The Saudi Public Investment Fund (PIF), chaired by Crown Prince Mohammad Bin Salman Al Saud (MBS), will gain 80% of Newcastle United in the deal, with PCP Capital Partners and the English Reuben Brothers splitting the remaining 20% evenly. In total, the deal is reported to be around  $375 million, dwarfing the $170 million Ashley spent to buy the club in 2007. 

At the center of the sale is the enigmatic character of Amanda Stavely, who has emerged as the face of the bid to acquire Newcastle. Stavely’s firm, PCP Capital Partners, has long been associated with bringing petro-state investors into English markets, with the firm involved in previous Saudi investments into British bank Barclay’s and the takeover of Manchester City by Sheikh Monsour of Abu Dhabi.
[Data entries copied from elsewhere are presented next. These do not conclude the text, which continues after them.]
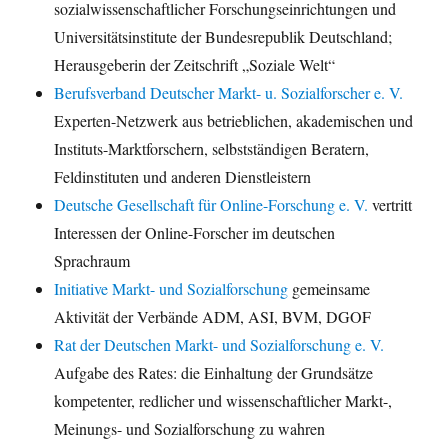
sozialwissenschaftlicher Forschungseinrichtungen und
Universitätsinstitute der Bundesrepublik Deutschland;
Herausgeberin der Zeitschrift „Soziale Welt“
Berufsverband Deutscher Markt- u. Sozialforscher e. V.
Experten-Netzwerk aus betrieblichen, akademischen und
Instituts-Marktforschern, selbstständigen Beratern,
Feldinstituten und anderen Dienstleistern
Deutsche Gesellschaft für Online-Forschung e. V.
vertritt
Interessen der Online-Forscher im deutschen
Sprachraum
Initiative Markt- und Sozialforschung
gemeinsame
Aktivität der Verbände ADM, ASI, BVM, DGOF
Rat der Deutschen Markt- und Sozialforschung e. V.
Aufgabe des Rates: die Einhaltung der Grundsätze
kompetenter, redlicher und wissenschaftlicher Markt-,
Meinungs- und Sozialforschung zu wahren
Human rights advocates, concerned about MBS and Saudi Arabia’s authoritarian history,  have protested the proposed takeover.

“Saudi Arabia is attempting to use the glamour and prestige of Premier League football as a PR tool to distract from the country’s abysmal human rights record.” Felix Jakens, the head of priority campaigns at Amnesty International UK, said

MBS’s participation in the 2018 murder of Washington Post columnist Jamal Khashoggi has been widely reported, and the regime’s involvement in Yemen has spiraled the country into famine and caused the deaths of 10s of thousands, part of a continual process of posturing against Iran characteristic of MBS’s tenure as defense minister and as crown-prince. 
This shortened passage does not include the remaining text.